======== INPUT DATA ========

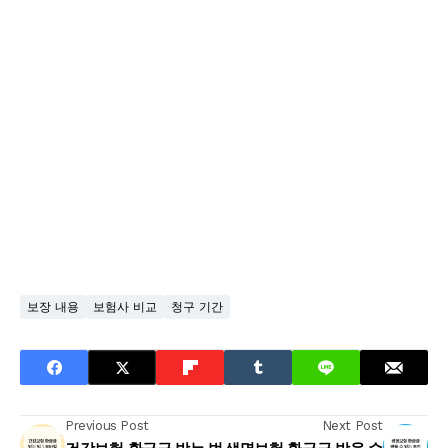
보장 내용
보험사 비교
청구 기간
Previous Post
Next Post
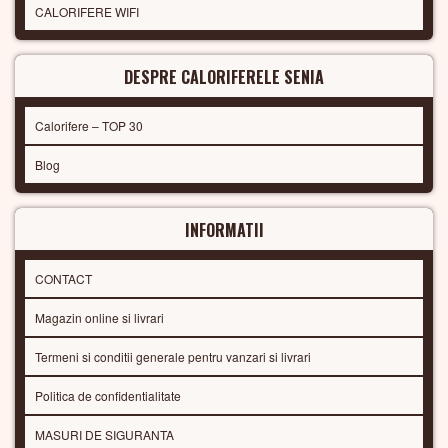
CALORIFERE WIFI
DESPRE CALORIFERELE SENIA
Calorifere – TOP 30
Blog
INFORMATII
CONTACT
Magazin online si livrari
Termeni si conditii generale pentru vanzari si livrari
Politica de confidentialitate
MASURI DE SIGURANTA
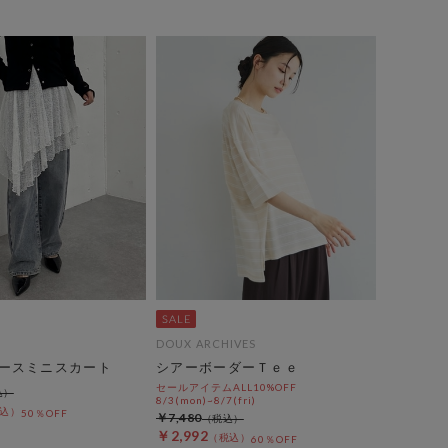
DOUX ARCHIVES
ースミニスカート
シアーボーダーＴｅｅ
セールアイテムALL10%OFF
8/3(mon)~8/7(fri)
50％OFF
￥7,480
￥2,992
60％OFF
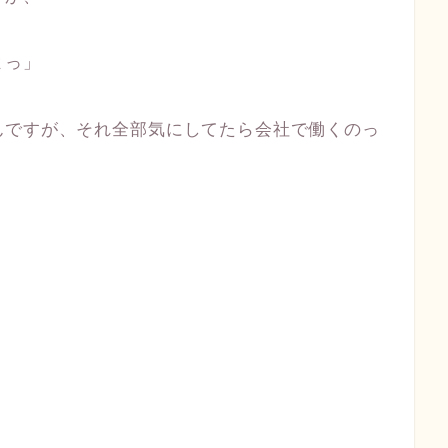
よっ」
んですが、それ全部気にしてたら会社で働くのっ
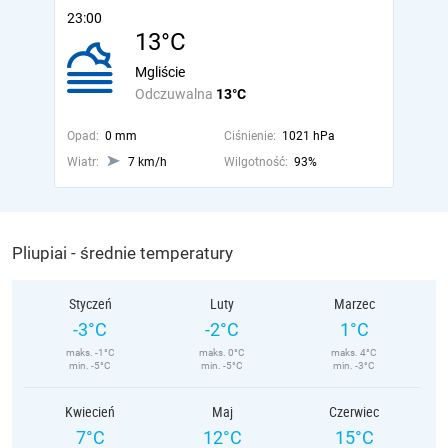
23:00
13°C
Mgliście
Odczuwalna
13°C
Opad:
0 mm
Ciśnienie:
1021 hPa
Wiatr:
7 km/h
Wilgotność:
93%
Pliupiai - średnie temperatury
Styczeń
Luty
Marzec
-3°C
-2°C
1°C
maks. -1°C
maks. 0°C
maks. 4°C
min. -5°C
min. -5°C
min. -3°C
Kwiecień
Maj
Czerwiec
7°C
12°C
15°C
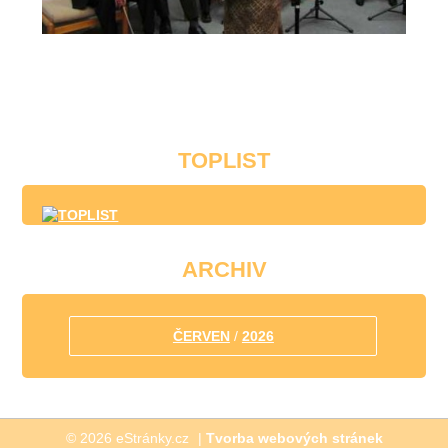
TOPLIST
ARCHIV
ČERVEN
/
2026
© 2026 eStránky.cz
|
Tvorba webových stránek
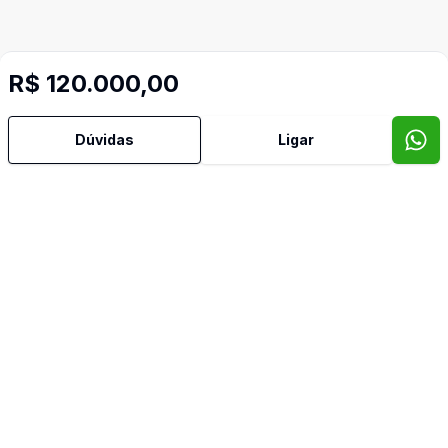
R$ 120.000,00
Dúvidas
Ligar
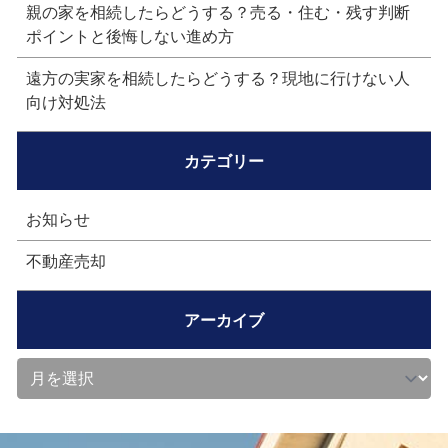
親の家を相続したらどうする？売る・住む・残す判断
ポイントと後悔しない進め方
遠方の実家を相続したらどうする？現地に行けない人
向け対処法
カテゴリー
お知らせ
不動産売却
アーカイブ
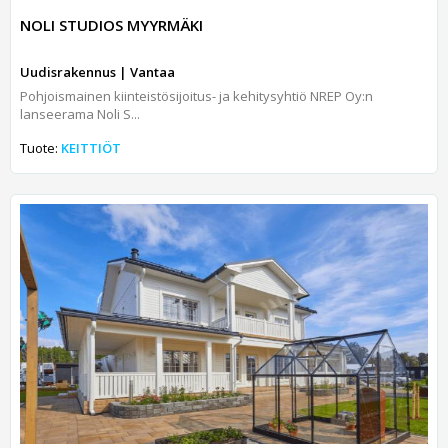
NOLI STUDIOS MYYRMÄKI
Uudisrakennus | Vantaa
Pohjoismainen kiinteistösijoitus- ja kehitysyhtiö NREP Oy:n
lanseerama Noli S...
Tuote:
KEITTIÖT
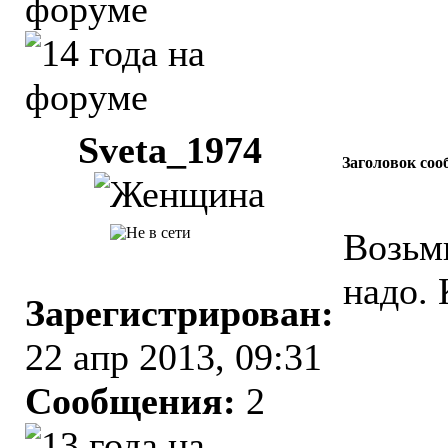
Sveta_1974
Заголовок соо
Возьм
надо.
Зарегистрирован:
22 апр 2013, 09:31
Сообщения:
2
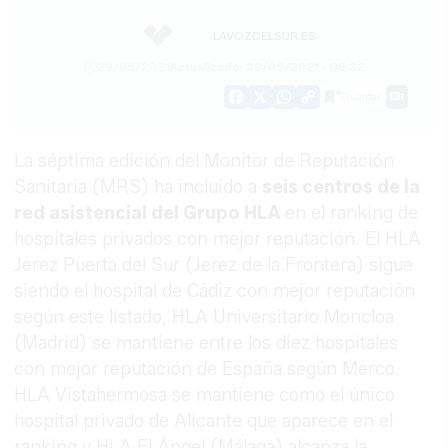
LAVOZDELSUR.ES
29/05/2021
Actualizado: 29/05/2021 - 08:32
Guardar
1
Facebook
X
WhatsApp
Copy
Link
La séptima edición del Monitor de Reputación
Sanitaria (MRS) ha incluido a
seis centros de la
red asistencial del Grupo HLA
en el ranking de
hospitales privados con mejor reputación. El HLA
Jerez Puerta del Sur (Jerez de la Frontera) sigue
siendo el hospital de Cádiz con mejor reputación
según este listado, HLA Universitario Moncloa
(Madrid) se mantiene entre los diez hospitales
con mejor reputación de España según Merco.
HLA Vistahermosa se mantiene como el único
hospital privado de Alicante que aparece en el
ranking y HLA El Ángel (Málaga) alcanza la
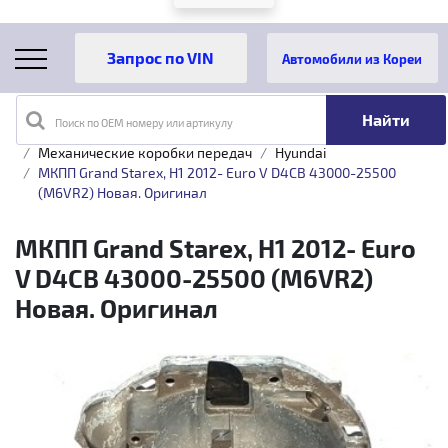
Автомобили из Кореи
Поиск по OEM номеру или артикулу
Главная
Каталог товаров
Трансмиссия
Механические коробки передач
Hyundai
МКПП Grand Starex, H1 2012- Euro V D4CB 43000-25500
(M6VR2) Новая. Оригинал
МКПП Grand Starex, H1 2012- Euro
V D4CB 43000-25500 (M6VR2)
Новая. Оригинал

========

**BRIEF:** Check the data line by line and report how many lines contain "ranking" as a word or string, giving nothing besides the number.

**SOLUTION TO THE EXERCISE:** 2